8.) Alexa is up and running !!

 

 

 

Well I tried some basic stuff on alexa and the voice assistance, I have to say that the latency in response is better than I expected( I know it also depends on the internet connectivity, still it's good.) Well apart from the lame jokes, I actually like a lot of functionalities of the AI including the smart home. Currently I am a long way from integrating it with the Picasso for a complete product that will be running slideshows, can capture images and convert it into a masterpiece, play background music along with lights and includes a voice assistant. Sounds nothing less than a science fiction( well sort of), but I won't be stopping at this that's for sure.

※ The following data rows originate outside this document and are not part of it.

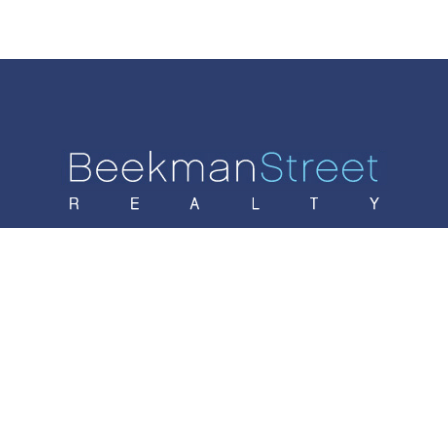
SALES
RENTALS
AGENTS
LIST WITH US
CONTACT
© 2024 Beekman Srteet Realty. 70 West 93rd Street,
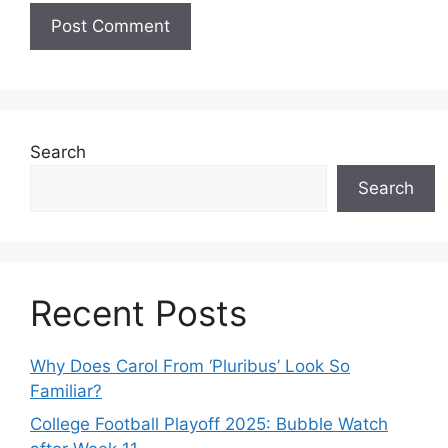
Search
Search
Recent Posts
Why Does Carol From ‘Pluribus’ Look So
Familiar?
College Football Playoff 2025: Bubble Watch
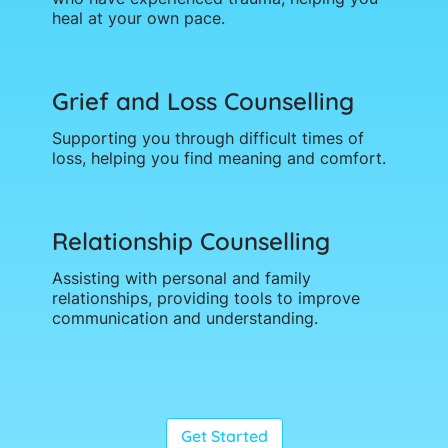
heal at your own pace.
Grief and Loss Counselling
Supporting you through difficult times of
loss, helping you find meaning and comfort.
Relationship Counselling
Assisting with personal and family
relationships, providing tools to improve
communication and understanding.
Get Started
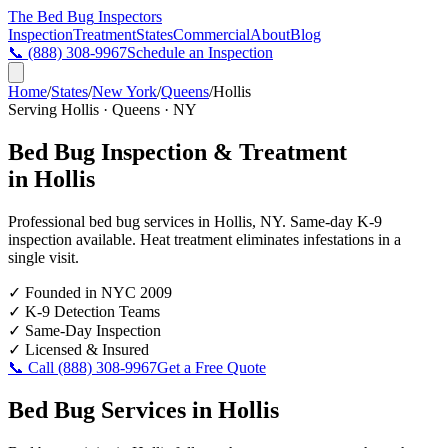
The Bed Bug
Inspectors
Inspection
Treatment
States
Commercial
About
Blog
📞
(888) 308-9967
Schedule an Inspection
Home
/
States
/
New York
/
Queens
/
Hollis
Serving
Hollis
·
Queens
·
NY
Bed Bug Inspection & Treatment
in
Hollis
Professional bed bug services in
Hollis
,
NY
. Same-day K-9
inspection available. Heat treatment eliminates infestations in a
single visit.
✓
Founded in NYC 2009
✓
K-9 Detection Teams
✓
Same-Day Inspection
✓
Licensed & Insured
📞 Call
(888) 308-9967
Get a Free Quote
Bed Bug Services in
Hollis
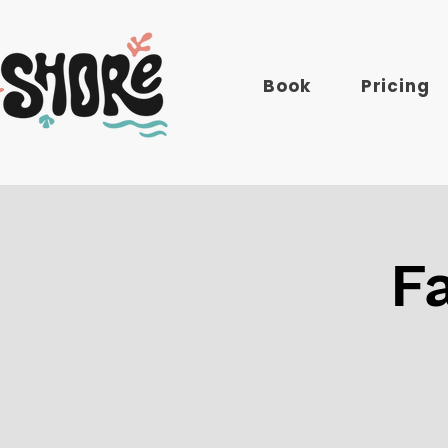
Book
Pricing
F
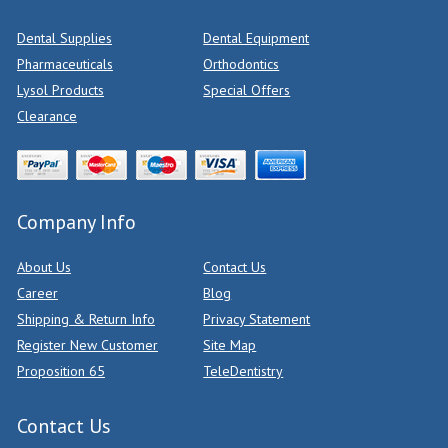
Dental Supplies
Dental Equipment
Pharmaceuticals
Orthodontics
Lysol Products
Special Offers
Clearance
Company Info
About Us
Contact Us
Career
Blog
Shipping & Return Info
Privacy Statement
Register New Customer
Site Map
Proposition 65
TeleDentistry
Contact Us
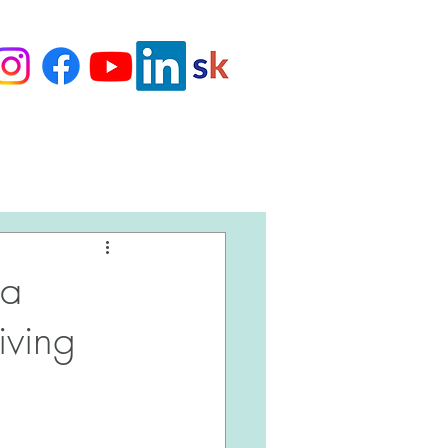
Love Our Clients
na
iving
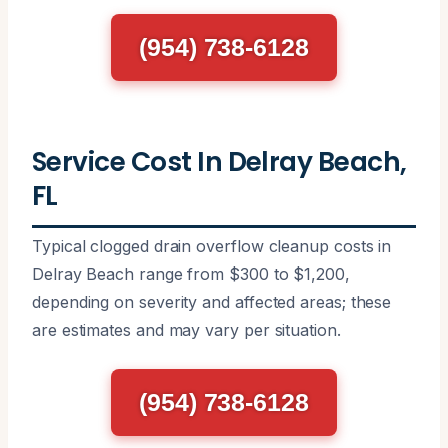
(954) 738-6128
Service Cost In Delray Beach,
FL
Typical clogged drain overflow cleanup costs in
Delray Beach range from $300 to $1,200,
depending on severity and affected areas; these
are estimates and may vary per situation.
(954) 738-6128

Anyways, here is a little video of alexa.

 

 

 

 

{gallery} Matrix_voice and Picasso

 

 

And this is when Musical Picasso meets alexa, I have to say that the radiance is not upto the mark, I still might add some LED for the back radiance and try to sync it with alexa's response. But overall this might turn out to be good.

 

 

Some More Fun!!

Now while reading about the development board I actually found a lot of cool projects that used various features of the board. Of those I really liked the ODAS application for direction of arrival. ODAS here stands for Open embeddeD Audition System ( yeah that's a weird acronym). Apart from the creepy full form ODAS is basically a library that helps to perform sound source localization, tracking and post-filtering. This library is written in C and is quite effective. So what I did was I followed a well drafted project guide from hackster again.

https://www.hackster.io/matrix-labs/direction-of-arrival-for-matrix-voice-creator-using-odas-b7a15b

Above is the link for the same. What we basically need to do  is to install the required dependencies for Matrix development board such as the initialization package, HAL package and the kernel modules( skip anyone if already installed).

Then we need to get the ODAS library and compile the same (make make make)[ note that we need some dependencies such as the fft and sound package that are utilized by the ODAS library and need to be installed prior to ODAS]

Now we can go ahead and try out the example.

 

Ending Words!!

Well the product in a nutshell is a great place to get to know about the whole voice assistance arena. Moreover the microphone array gives a really good audio collection and response at the same time. There are barely any false or no reception per se. Besides that, the Spartan 6 is really something that I would like to work on more, the extended pins that are directly connected to the FPGA IOs are what I will be looking at next. This may share some processing load from the raspberry pi itself. Though I need to attach this to a raspberry pi for the sake of internet connectivity, using the FPGA for trivial tasks can reduce the load from pi in the overall project.

I would also say that the community support is not as good as the raspberry pi itself but these people are working really hard to put good information about the board and also support the debugging during any issues(hearsay ). My next step would be to finally fully integrate the musical picasso and add the voice assistant functionality to it. There would definitely be followup blogs after this review.

Again I really appreciate for the appreciation.